Przy pomniku pełniona do dziś jest warta od godziny 9 rano do godziny 18 popołudniu.
Sam pomnik nie robi na nas jakiegoś szczególnego wrażenia, ale trudno doszukiwać się piękna w kawałku wzbijającego się w powietrze betonu.
Łotewska Opera Narodowa
Spacerując dalej w kierunku południowo-wschodnim od pomnika można natknąć się na przepięknie położoną Łotewską Operę Narodową. Gmach zaprojektował w 1863 roku Ludwig Bohnstedt, a dziś wystawiane są tu zarówno opery jak i balet.

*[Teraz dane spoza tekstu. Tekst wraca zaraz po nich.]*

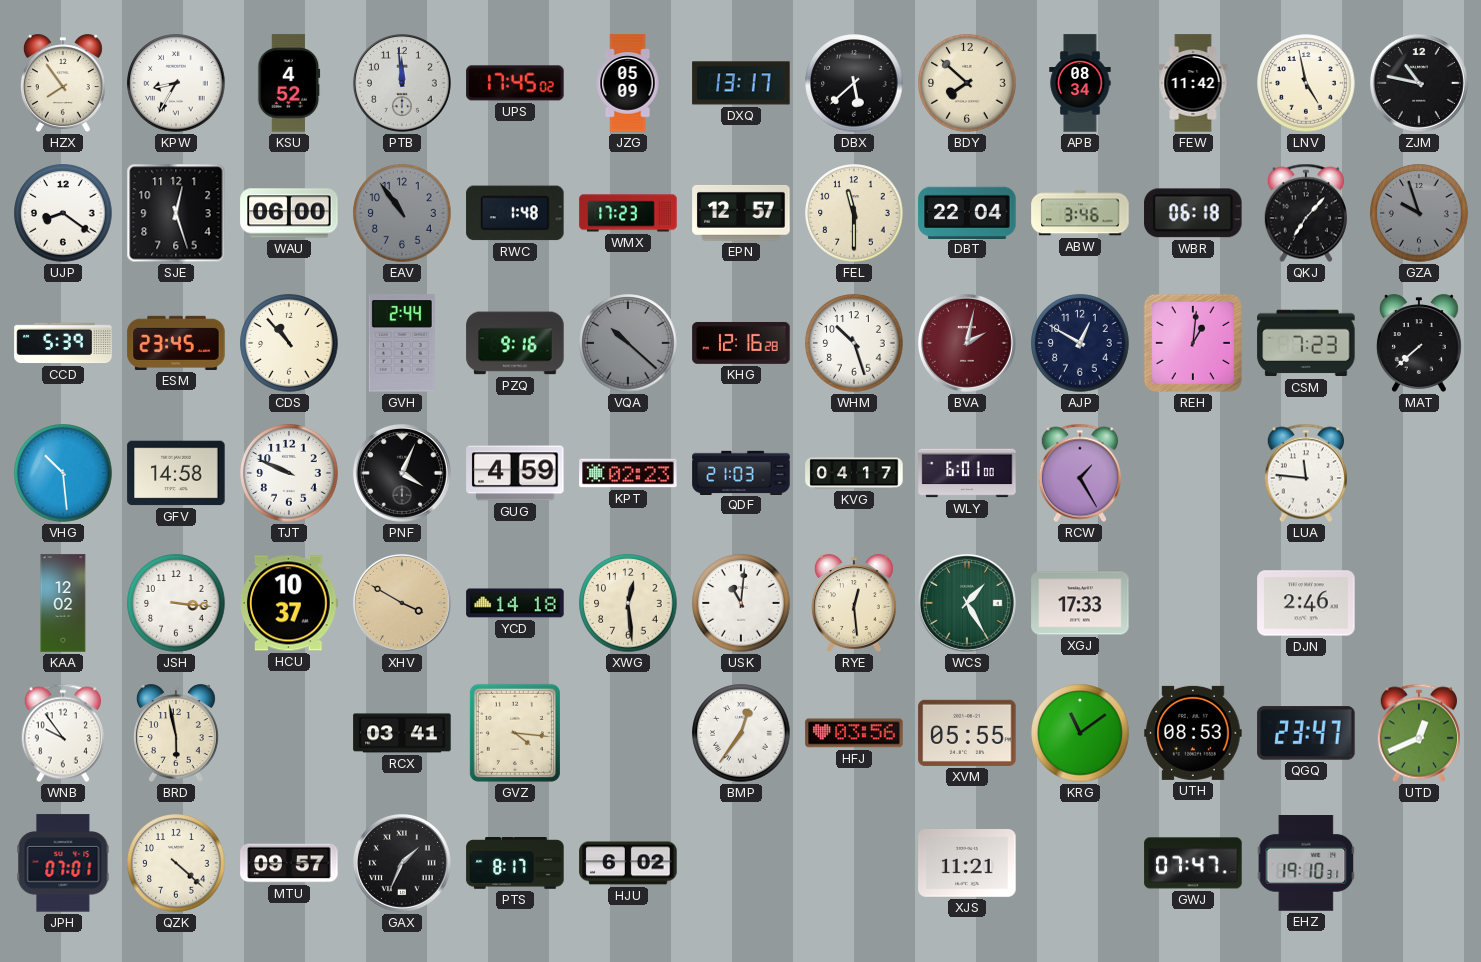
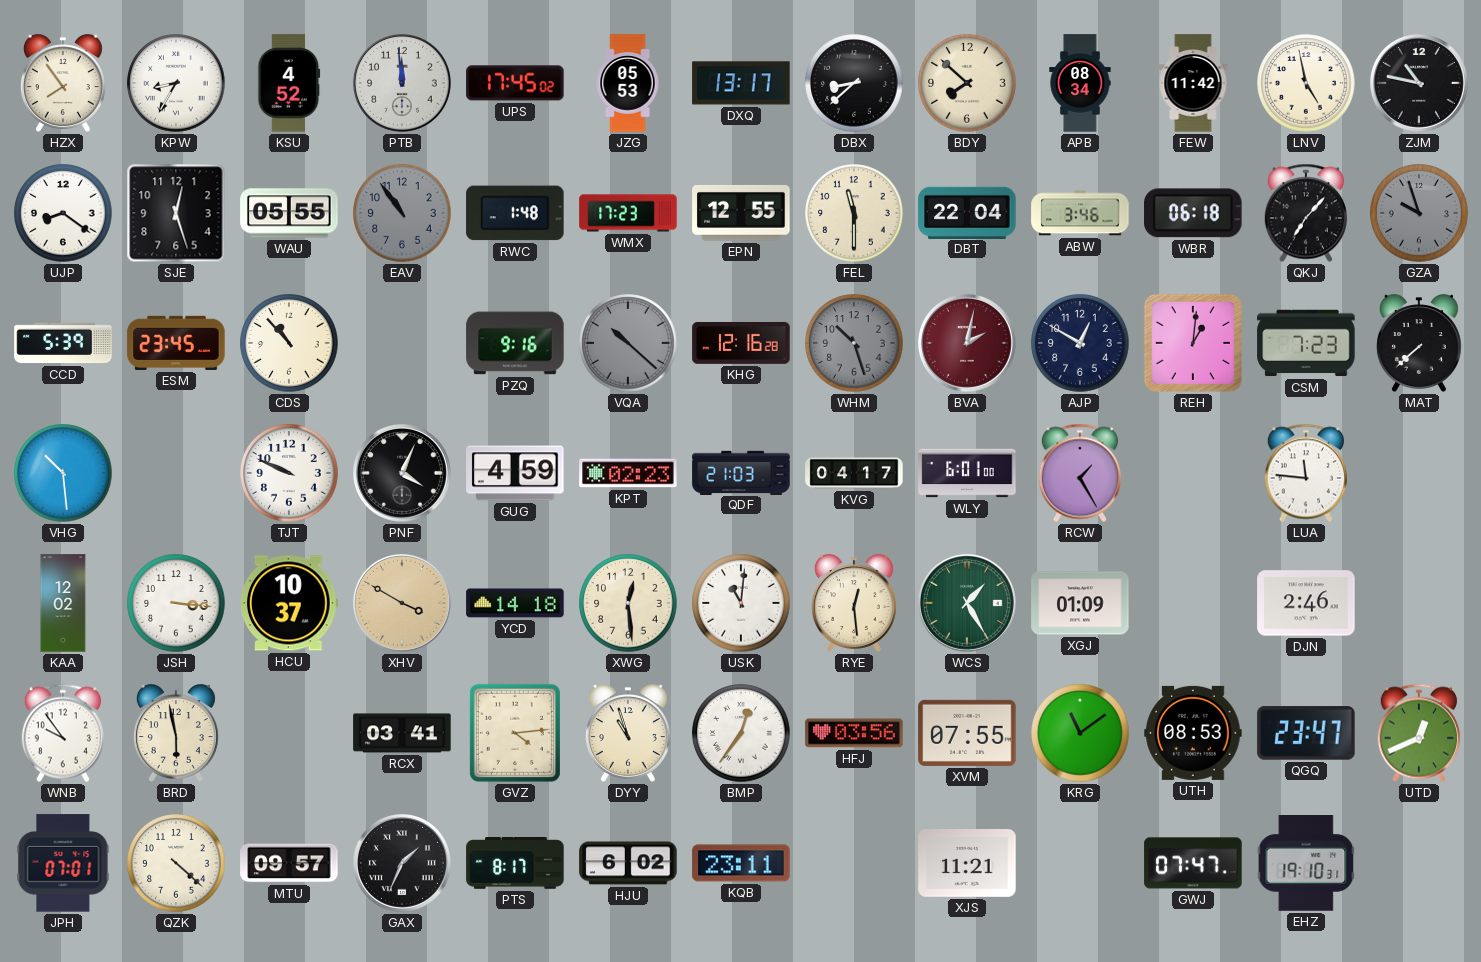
JZG: 05:09 -> 05:53
DBX: 5:38 -> 8:38
WAU: 06:00 -> 05:55
EPN: 12:57 -> 12:55
GVH: 2:44 -> none
WHM dial: white -> grey
GFV: 14:58 -> none
XGJ: 17:33 -> 01:09
GVZ: 4:16 -> 4:14
DYY: none -> 10:57
XVM: 05:55 -> 07:55
KQB: none -> 23:11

W ciepłe dni przed budynkiem można spotkać grupki młodych ludzi, rodziców z dziećmi, czy też starsze osoby relaksujące się na ławkach otoczonych trawnikami i bujnie kwitnącymi kwiatami. Cała otoczka przywołuje chociażby obrazki poznańskiej opery i znajdującego się nieopodal parku. Jedyną znaczącą różnicą jest brak fontanny w ryskim parku. Jeśli ktoś interesuje się sztuką warto również zajrzeć do Łotewskiego Teatru Narodowego znajdującego się na bulwarze Kronvalda.

Zegar Laima
Zbliżamy się do ulicy Kaļķu ciągnącej się wzdłuż całej części starego miasta. Na samym jej północnym krańcu stoi zegar Laimy. Zegar powstał w 1924 roku z jednego w zasadzie tylko powodu, a mianowicie, aby umożliwić ludziom punktualne przychodzenie do pracy. 12 lat później wymalowano na nim logo największego ówcześnie producenta słodyczy na Łotwie. Podczas II Wojny Światowej wykorzystywano go jako polityczny słup informacyjny. Obecnie jest to jedno z ważniejszych miejsc spotkań mieszkańców Rygi.